The Armoury contains an outstanding collection of swords, pistols and armour, some of which are over 500 years old.
There are weapons from many parts of the world – pistols from France and Germany, Farrara sword blades from Italy, fine ivory daggers from India and lethal-looking Ottoman daggers.
Of particular historic interest is the famous Sword of Ramillies which was worn to battle by the great Duke of Marlborough. Some of the pistols can be seen to bear the mark of the Tower of London – a reminder of the fact that John, 2nd Duke of Montagu (Marlborough’s son-in-law) was Master of the Ordnance there during the mid 18th Century.
The Great Hall
The Great Hall at Boughton is the largest and most imposing room of the House. Some of the works of art in this room include:
- A rare portrait of Queen Elizabeth I as a young princess (far right). The importance of this portrait was highlighted on a visit by historians Alison Weir and Tracy Borman.
- The two oval portraits on the East Wall are of Ralph, 1st Duke of Montagu, and his first wife Elizabeth Wriothsley, by Pierre Mignard (1612-95).

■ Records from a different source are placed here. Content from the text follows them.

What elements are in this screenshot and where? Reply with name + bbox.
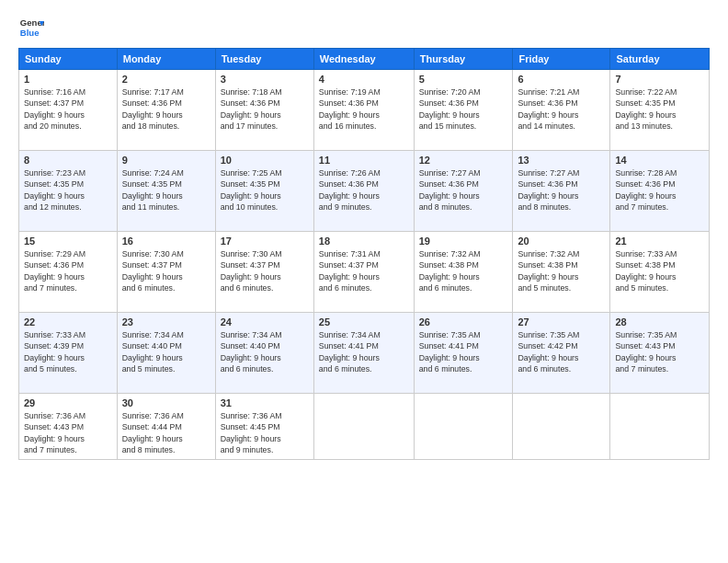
day-number: 20 (518, 236, 605, 247)
day-number: 7 (615, 74, 704, 85)
day-number: 21 (615, 236, 704, 247)
calendar-col-header: Friday (513, 49, 610, 70)
cell-content: Sunrise: 7:36 AM Sunset: 4:44 PM Dayligh… (122, 410, 210, 455)
cell-content: Sunrise: 7:21 AM Sunset: 4:36 PM Dayligh… (518, 86, 605, 132)
calendar-cell: 24 Sunrise: 7:34 AM Sunset: 4:40 PM Dayl… (215, 313, 313, 394)
header: General Blue (18, 15, 710, 40)
calendar-cell: 14 Sunrise: 7:28 AM Sunset: 4:36 PM Dayl… (610, 151, 710, 232)
calendar-cell: 16 Sunrise: 7:30 AM Sunset: 4:37 PM Dayl… (117, 232, 215, 313)
calendar-cell: 12 Sunrise: 7:27 AM Sunset: 4:36 PM Dayl… (414, 151, 513, 232)
day-number: 2 (122, 74, 210, 85)
cell-content: Sunrise: 7:19 AM Sunset: 4:36 PM Dayligh… (319, 86, 409, 132)
calendar-col-header: Wednesday (313, 49, 414, 70)
day-number: 8 (24, 155, 112, 166)
day-number: 15 (24, 236, 112, 247)
calendar-cell: 27 Sunrise: 7:35 AM Sunset: 4:42 PM Dayl… (513, 313, 610, 394)
logo: General Blue (18, 15, 44, 40)
cell-content: Sunrise: 7:35 AM Sunset: 4:41 PM Dayligh… (419, 329, 508, 374)
cell-content: Sunrise: 7:28 AM Sunset: 4:36 PM Dayligh… (615, 167, 704, 213)
cell-content: Sunrise: 7:31 AM Sunset: 4:37 PM Dayligh… (319, 248, 409, 293)
cell-content: Sunrise: 7:32 AM Sunset: 4:38 PM Dayligh… (518, 248, 605, 293)
cell-content: Sunrise: 7:16 AM Sunset: 4:37 PM Dayligh… (24, 86, 112, 132)
cell-content: Sunrise: 7:29 AM Sunset: 4:36 PM Dayligh… (24, 248, 112, 293)
day-number: 9 (122, 155, 210, 166)
logo-icon: General Blue (18, 15, 44, 40)
calendar-cell: 7 Sunrise: 7:22 AM Sunset: 4:35 PM Dayli… (610, 70, 710, 151)
calendar-cell: 20 Sunrise: 7:32 AM Sunset: 4:38 PM Dayl… (513, 232, 610, 313)
cell-content: Sunrise: 7:25 AM Sunset: 4:35 PM Dayligh… (221, 167, 309, 213)
calendar-cell: 28 Sunrise: 7:35 AM Sunset: 4:43 PM Dayl… (610, 313, 710, 394)
cell-content: Sunrise: 7:23 AM Sunset: 4:35 PM Dayligh… (24, 167, 112, 213)
cell-content: Sunrise: 7:35 AM Sunset: 4:43 PM Dayligh… (615, 329, 704, 374)
day-number: 25 (319, 316, 409, 327)
day-number: 4 (319, 74, 409, 85)
calendar-cell: 25 Sunrise: 7:34 AM Sunset: 4:41 PM Dayl… (313, 313, 414, 394)
cell-content: Sunrise: 7:36 AM Sunset: 4:43 PM Dayligh… (24, 410, 112, 455)
day-number: 31 (221, 397, 309, 408)
calendar-col-header: Saturday (610, 49, 710, 70)
calendar-cell: 6 Sunrise: 7:21 AM Sunset: 4:36 PM Dayli… (513, 70, 610, 151)
calendar-cell: 9 Sunrise: 7:24 AM Sunset: 4:35 PM Dayli… (117, 151, 215, 232)
day-number: 16 (122, 236, 210, 247)
calendar-cell: 2 Sunrise: 7:17 AM Sunset: 4:36 PM Dayli… (117, 70, 215, 151)
day-number: 24 (221, 316, 309, 327)
page: General Blue SundayMondayTuesdayWednesda… (0, 0, 728, 563)
cell-content: Sunrise: 7:22 AM Sunset: 4:35 PM Dayligh… (615, 86, 704, 132)
cell-content: Sunrise: 7:33 AM Sunset: 4:38 PM Dayligh… (615, 248, 704, 293)
day-number: 28 (615, 316, 704, 327)
calendar-col-header: Thursday (414, 49, 513, 70)
cell-content: Sunrise: 7:33 AM Sunset: 4:39 PM Dayligh… (24, 329, 112, 374)
calendar-col-header: Tuesday (215, 49, 313, 70)
day-number: 6 (518, 74, 605, 85)
cell-content: Sunrise: 7:35 AM Sunset: 4:42 PM Dayligh… (518, 329, 605, 374)
cell-content: Sunrise: 7:34 AM Sunset: 4:40 PM Dayligh… (221, 329, 309, 374)
day-number: 18 (319, 236, 409, 247)
calendar-table: SundayMondayTuesdayWednesdayThursdayFrid… (18, 48, 710, 460)
day-number: 14 (615, 155, 704, 166)
day-number: 3 (221, 74, 309, 85)
day-number: 30 (122, 397, 210, 408)
calendar-cell: 13 Sunrise: 7:27 AM Sunset: 4:36 PM Dayl… (513, 151, 610, 232)
day-number: 5 (419, 74, 508, 85)
calendar-cell: 21 Sunrise: 7:33 AM Sunset: 4:38 PM Dayl… (610, 232, 710, 313)
calendar-cell: 11 Sunrise: 7:26 AM Sunset: 4:36 PM Dayl… (313, 151, 414, 232)
calendar-cell: 29 Sunrise: 7:36 AM Sunset: 4:43 PM Dayl… (19, 394, 118, 460)
calendar-cell: 3 Sunrise: 7:18 AM Sunset: 4:36 PM Dayli… (215, 70, 313, 151)
calendar-cell: 26 Sunrise: 7:35 AM Sunset: 4:41 PM Dayl… (414, 313, 513, 394)
day-number: 29 (24, 397, 112, 408)
day-number: 17 (221, 236, 309, 247)
cell-content: Sunrise: 7:27 AM Sunset: 4:36 PM Dayligh… (419, 167, 508, 213)
calendar-col-header: Monday (117, 49, 215, 70)
cell-content: Sunrise: 7:30 AM Sunset: 4:37 PM Dayligh… (122, 248, 210, 293)
cell-content: Sunrise: 7:18 AM Sunset: 4:36 PM Dayligh… (221, 86, 309, 132)
day-number: 19 (419, 236, 508, 247)
calendar-cell: 17 Sunrise: 7:30 AM Sunset: 4:37 PM Dayl… (215, 232, 313, 313)
cell-content: Sunrise: 7:24 AM Sunset: 4:35 PM Dayligh… (122, 167, 210, 213)
calendar-cell: 5 Sunrise: 7:20 AM Sunset: 4:36 PM Dayli… (414, 70, 513, 151)
day-number: 26 (419, 316, 508, 327)
cell-content: Sunrise: 7:26 AM Sunset: 4:36 PM Dayligh… (319, 167, 409, 213)
cell-content: Sunrise: 7:27 AM Sunset: 4:36 PM Dayligh… (518, 167, 605, 213)
calendar-cell: 19 Sunrise: 7:32 AM Sunset: 4:38 PM Dayl… (414, 232, 513, 313)
calendar-cell: 31 Sunrise: 7:36 AM Sunset: 4:45 PM Dayl… (215, 394, 313, 460)
calendar-cell: 4 Sunrise: 7:19 AM Sunset: 4:36 PM Dayli… (313, 70, 414, 151)
day-number: 27 (518, 316, 605, 327)
cell-content: Sunrise: 7:30 AM Sunset: 4:37 PM Dayligh… (221, 248, 309, 293)
cell-content: Sunrise: 7:17 AM Sunset: 4:36 PM Dayligh… (122, 86, 210, 132)
calendar-col-header: Sunday (19, 49, 118, 70)
day-number: 10 (221, 155, 309, 166)
day-number: 1 (24, 74, 112, 85)
calendar-cell: 8 Sunrise: 7:23 AM Sunset: 4:35 PM Dayli… (19, 151, 118, 232)
calendar-cell (313, 394, 414, 460)
calendar-cell: 1 Sunrise: 7:16 AM Sunset: 4:37 PM Dayli… (19, 70, 118, 151)
cell-content: Sunrise: 7:32 AM Sunset: 4:38 PM Dayligh… (419, 248, 508, 293)
cell-content: Sunrise: 7:34 AM Sunset: 4:41 PM Dayligh… (319, 329, 409, 374)
day-number: 12 (419, 155, 508, 166)
calendar-cell: 23 Sunrise: 7:34 AM Sunset: 4:40 PM Dayl… (117, 313, 215, 394)
calendar-cell: 30 Sunrise: 7:36 AM Sunset: 4:44 PM Dayl… (117, 394, 215, 460)
cell-content: Sunrise: 7:36 AM Sunset: 4:45 PM Dayligh… (221, 410, 309, 455)
calendar-cell (414, 394, 513, 460)
day-number: 11 (319, 155, 409, 166)
day-number: 13 (518, 155, 605, 166)
day-number: 23 (122, 316, 210, 327)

- The portrait of Henry Wriothesley, 3rd Earl of Southampton (1573-1624), hangs alongside that of his wife, Elizabeth Vernon. Southampton was a supporter and patron of Shakespeare and is shown here with the Tower of London in the upper right, where he was imprisoned by Elizabeth for plotting against her.
- Watercolour of reconstruction of Great Hall with accurate depiction of existing roof structures by A.W. Blomfield c. 1890.